NeurIPS papers aim to improve understanding and robustness of machine learning algorithms

Jeremy Thomas, thomas244 [at], (925) 422-5539

The 34th Conference on Neural Information Processing Systems (NeurIPS) is featuring two papers advancing the reliability of deep learning for mission-critical applications at Lawrence Livermore National Laboratory (LLNL). The most prestigious machine learning conference in the world, NeurIPS began virtually on Dec. 6.

The first paper describes a framework for understanding the effect of properties of training data on the generalization gap of machine learning (ML) algorithms — the difference between a model's observed performance during training versus its “ground-truth” performance in the real world. Borrowing ideas from statistical mechanics, an LLNL team linked the performance gap to the power spectrum of the training sample design. They corroborated the findings on experiments with deep neural networks (DNNs) on synthetic functions and a complex simulator for inertial confinement fusion, finding that sample designs with optimized spectral properties could provide greater scientific insight using less resources.

“The most important question in applying ML to emerging scientific applications is identifying which training data points you should be collecting,” said lead author and LLNL computer scientist Bhavya Kailkhura, who began the work as a summer student intern at the Lab. “This paper basically answers the question of what simulations and experiments we should be running so we can create a DNN that generalizes well to any future data we might encounter. Agnostic of the specific scientific application, these optimized sample designs can help in obtaining deeper scientific insights than previously possible under a given sample (or compute) budget.”

In the paper, the team showed that sample designs such as blue noise and Poisson disk sampling could outperform popular uniform designs with respect to the generalization gap. In addition to fundamentally expanding understanding of scientific machine learning, the framework provides precise theoretical insight into DNN performance, Kailkhura said.

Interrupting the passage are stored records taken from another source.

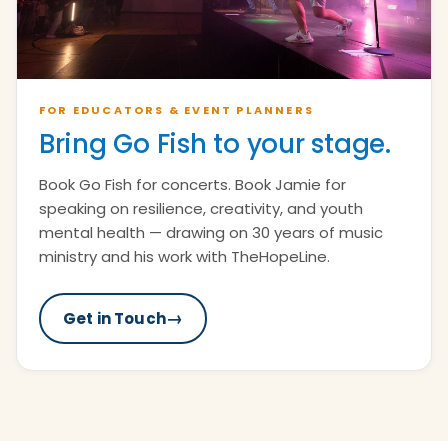
FOR EDUCATORS & EVENT PLANNERS
Bring Go Fish to your stage.
Book Go Fish for concerts. Book Jamie for
speaking on resilience, creativity, and youth
mental health — drawing on 30 years of music
ministry and his work with TheHopeLine.
→
Get in Touch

“This is probably the first paper that proposes a theory of how training data affects the generalization performance of your machine learning model — currently no other framework exists that can answer this question,” Kailkhura said. “To achieve this, we needed to come up with completely new ways of thinking about this problem.”

Researchers said the framework could have a major impact on a wide range of applications, including stockpile stewardship, engineering design and optimization or any other scientific application that requires simulation, particularly those that need “ensembling,” where scientists must select many different, potentially uncertain data points and run the risk of the output not being generally applicable.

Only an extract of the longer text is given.